/SideChannelLive

SideChannel Live

Side Channel Live!

Welcome to Side Channel Live!. This "tutorial" is running at CHES 2017 in Taipei, Taiwan on September 25th. The objective is to provide some hands-on time for anyone interested in side-channel power analysis (or maybe a little fault injection) to work with some targets & tools.

A quick introduction will also be included, for anyone who is new to the field.

Note the final documentation will be updated closer to the actual event, with traces released shortly before it.

Agenda

13:00 - 13:30 Introduction, Event Setup, Data Format, Challenges.

13:30 - 14:30 Tutorial on power analysis (for those new to field).

14:30 - 15:00 Break

15:00 - 16:00 Work on challenges, short presentations.

16:00 - 16:30 Wrap-Up

Hands-on Hardware

Hardware for checkout (please work in teams if possible):

  • AVR/XMEGA Targets.
  • ARM Targets (STM32Fx).
  • Artix FPGA Target.
  • Several ChipWhisperer capture boards.
  • Peak CAN interface.
  • PicoScope USB scope.

Example Projects

  • Test CAN communication, implement some crypto.
  • Use PicoScope to measure power analysis.
  • Run AES on Artix board, break with ChipWhisperer (or PicoScope).
  • Run demos on XMEGA, AVR, STM32Fx, etc.

Remote Server

A local server exists for your ChipWhisperering needs. This server is actually a laptop so we'll see how well it handles the load. There is twelve ChipWhisperer-Lite devices attached to it which you can use.

This provides ChipWhisperer software from the web browser:

To access this:

  1. Find the "ChipWhisperer" wifi access point.
  2. Navigate to http://chipwhisperer (or try going anywhere, it should redirect there)
  3. Click on the link to the Virtual ChipWhisperer devices.

Guacamole Usage

Ctrl+Shift+Alt will open the menu to change settings and perform a file transfer from the user's computer to the container. An in-depth introduction to using the browser client can be found here.

Open Challenges

Files are hosted as a github release .

File Format Conversion

The files provided are in the ChipWhisperer format, which is really just a NumPy format.
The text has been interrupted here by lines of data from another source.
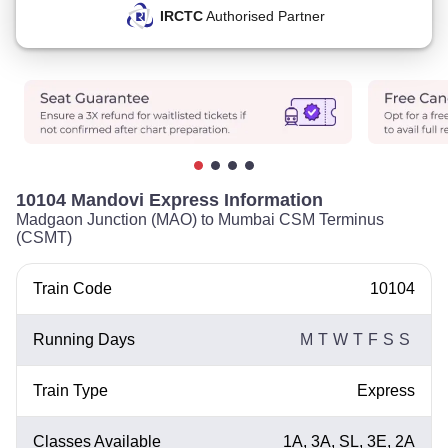
IRCTC
Authorised Partner
10104 Mandovi Express Information
Madgaon Junction (MAO) to Mumbai CSM Terminus
(CSMT)
Train Code
10104
Running Days
M
T
W
T
F
S
S
Train Type
Express
Classes Available
1A, 3A, SL, 3E, 2A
If you want to quickly convert them to something else, see the example on the wiki. It may be possible to perform nicer conversions using the ChipWhisperer API, but the "hacky" solution on that wiki page only relies on standard Python libraries so may be faster.

Calibration Waveforms

Several calibration waveforms are available, which may help you confirm your CPA attack is working as expected.

  • sclive_cal1_swaes_onefile: SW AES, recorded into a single numpy file. Should be breakable in ~20-30 traces.
  • sclive_ca2_swaes_multifile_data: SW AES, recorded into multiple numpy files. Should be breakable in ~20-30 traces.

Hardware Crypto

The following traces have been collected from various devices.

Device #1

  • hwaes_countermeasureswrong_20k: HW Crypto (AES), no countermeasures.

  • hwaes_countermeasuresright_20k: HW Crypto (AES), basic countermeasures.

Device #2

  • hwaes_dev2_100ktraces: HW Crypto (AES), unknown details (different chip from before).

Contributing Changes

All files/write-ups will be stored in the "CHES2017" directory. Please feel free to submit pull requests to this repository so we can keep any interesting results public.